Node Failure Recovery
Node failures may be related to hardware, software, or the operating system.
This node failure recovery process applies only to Teradata Database MPP instances. For Teradata Database single-node systems, recovering failed nodes is automatic in the AWS environment. Teradata spins up a replacement node and the instance automatically restarts and is configured on another physical server. The PDE will be in a NODESTART state while the node is recovering. After the system is back up, you will see that logons are enabled. If a node hangs on a single-node system, it does not recover automatically. The instance must be stopped and started again from the AWS Web Console.
For Teradata Database MPP instances, the replacement node is either based off an image recorded when the system is first launched, or an updated image after a software upgrade. The replacement node has the same secondary IP, elastic IP, and identifiers as the replaced node. The primary IP address of the replacement node will be new. However, if you had allocated an elastic IP address to each node when you launched your instance, the public IP address should be the same after the node recovery. The secondary private IP addresses will be the same regardless of the elastic IP address settings you chose when you launched the instance. At least one free IP address in the subnet is required.
You must create a new restore image after a software upgrade. If you do not create this image, the software on the recovered instance will not match and the database cannot start if a node failure occurs. For information, see Creating a Restore Image.

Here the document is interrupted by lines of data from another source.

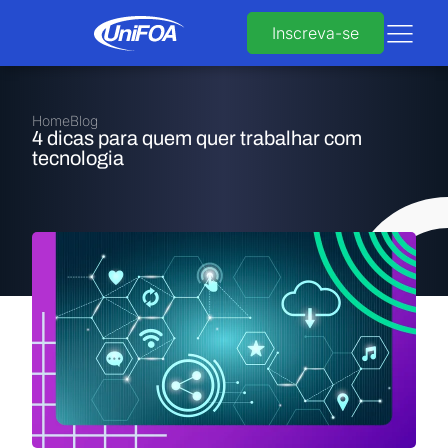
Inscreva-se
Home
Blog
4 dicas para quem quer trabalhar com
tecnologia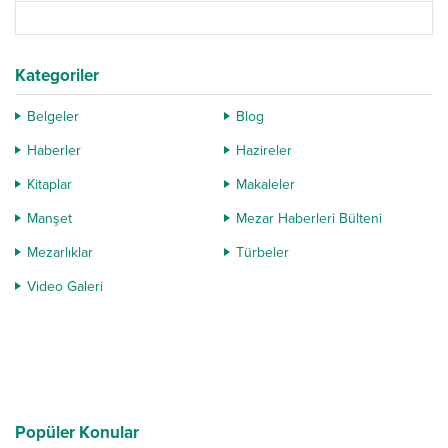
sahnelerine...
Kategoriler
Belgeler
Blog
Haberler
Hazireler
Kitaplar
Makaleler
Manşet
Mezar Haberleri Bülteni
Mezarlıklar
Türbeler
Video Galeri
Popüler Konular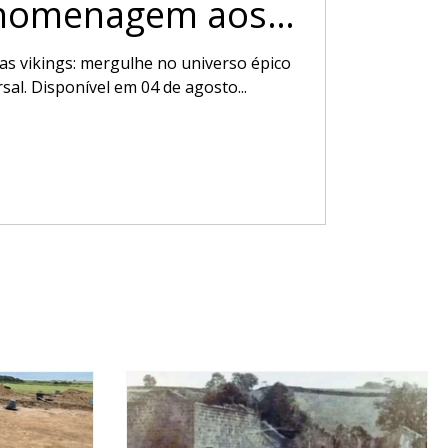
 homenagem aos
icos
as vikings: mergulhe no universo épico
al. Disponível em 04 de agosto...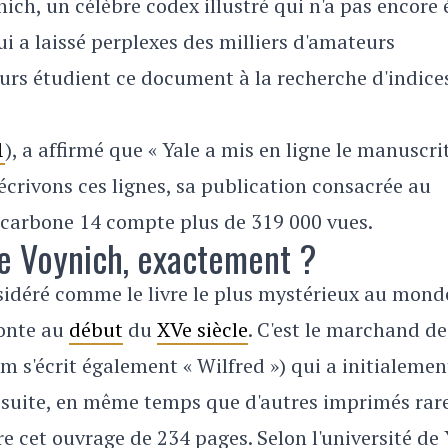
nich, un célèbre codex illustré qui n'a pas encore 
ui a laissé perplexes des milliers d'amateurs
eurs étudient ce document à la recherche d'indice
1
), a affirmé que « Yale a mis en ligne le manuscri
 écrivons ces lignes, sa publication consacrée au
u carbone 14 compte plus de 319 000 vues.
de Voynich, exactement ?
idéré comme le livre le plus mystérieux au monde
monte au
début
du
XVe siècle
. C'est le marchand de
m s'écrit également « Wilfred ») qui a initialemen
ésuite, en même temps que d'autres imprimés rare
re cet ouvrage de 234 pages. Selon l'université de 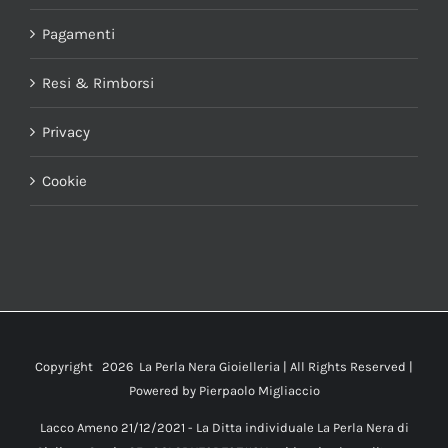
Pagamenti
Resi & Rimborsi
Privacy
Cookie
Copyright
2026 La Perla Nera Gioielleria | All Rights Reserved |
Powered by
Pierpaolo Migliaccio
Lacco Ameno 21/12/2021 - La Ditta individuale La Perla Nera di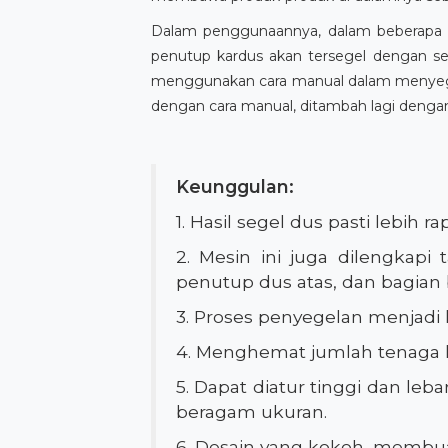
Dalam penggunaannya, dalam beberapa 
penutup kardus akan tersegel dengan se
menggunakan cara manual dalam menyegel 
dengan cara manual, ditambah lagi dengan
Keunggulan:
1. Hasil segel dus pasti lebih rap
2. Mesin ini juga dilengkap
penutup dus atas, dan bagia
3. Proses penyegelan menjadi le
4. Menghemat jumlah tenaga k
5. Dapat diatur tinggi dan l
beragam ukuran.
6. Desain yang kokoh, membua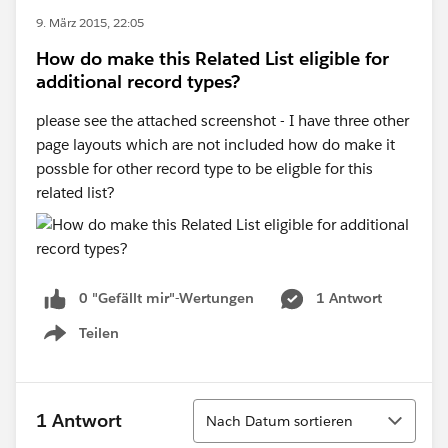
9. März 2015, 22:05
How do make this Related List eligible for
additional record types?
please see the attached screenshot - I have three other
page layouts which are not included how do make it
possble for other record type to be eligble for this
related list?
0 "Gefällt mir"-Wertungen
1 Antwort
Teilen
Show menu
Sortieren
1 Antwort
Nach Datum sortieren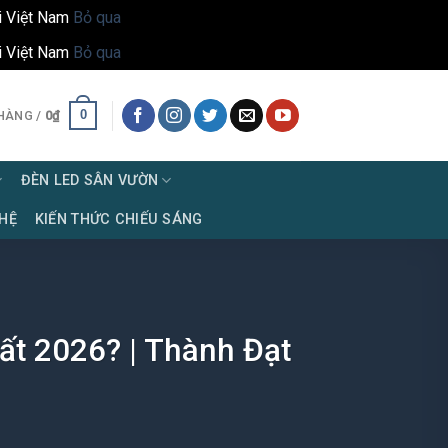
i Việt Nam
Bỏ qua
i Việt Nam
Bỏ qua
0
HÀNG /
0
₫
ĐÈN LED SÂN VƯỜN
 HỆ
KIẾN THỨC CHIẾU SÁNG
t 2026? | Thành Đạt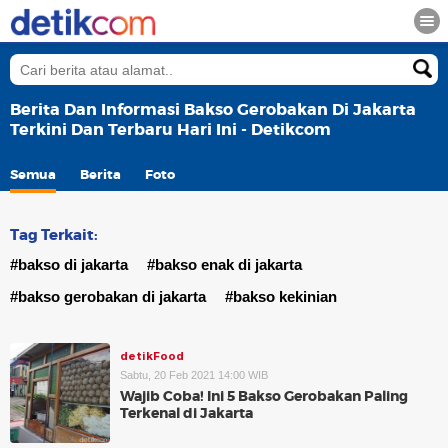
Berita Dan Informasi Bakso Gerobakan Di Jakarta
Terkini Dan Terbaru Hari Ini - Detikcom
Semua
Berita
Foto
Tag Terkait:
#bakso di jakarta
#bakso enak di jakarta
#bakso gerobakan di jakarta
#bakso kekinian
detikFood
Sabtu, 20 Feb 2021 14:00 WIB
Wajib Coba! Ini 5 Bakso Gerobakan Paling
Terkenal di Jakarta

Node failure recovery is handled differently than on-premises systems. Unless you want failed nodes to continue running for diagnostic purposes, you should terminate the instance. For information, see Stopping or Terminating Teradata Database Instances. If AWS Support cannot diagnose the issue, contact Teradata Customer Support.
There is a cost associated with keeping this downed node running. You have the option of stopping or terminating the instance after the new node is brought online. For more information, see Amazon User Guide for Linux Instances. You can also configure the instance to stop or terminate before a node failure. For more information, see Configuring the Instance State for Node Failure Recovery.
Node failure recovery takes longer than a typical reset. There are dozens of reasons for a node failure and it may be difficult for you to determine the cause. However, if your instance does not automatically restart after 10 minutes, first check the alerts in Teradata Server Management or Teradata Viewpoint. For additional assistance, contact Teradata Customer Support.
When using EBS Storage
When a node fails, a virtual hot standby node instance automatically spins up, detaches the EBS storage of the failed node, configures a new instance, reattaches the EBS storage to the new instance, and the configuration is reinstated.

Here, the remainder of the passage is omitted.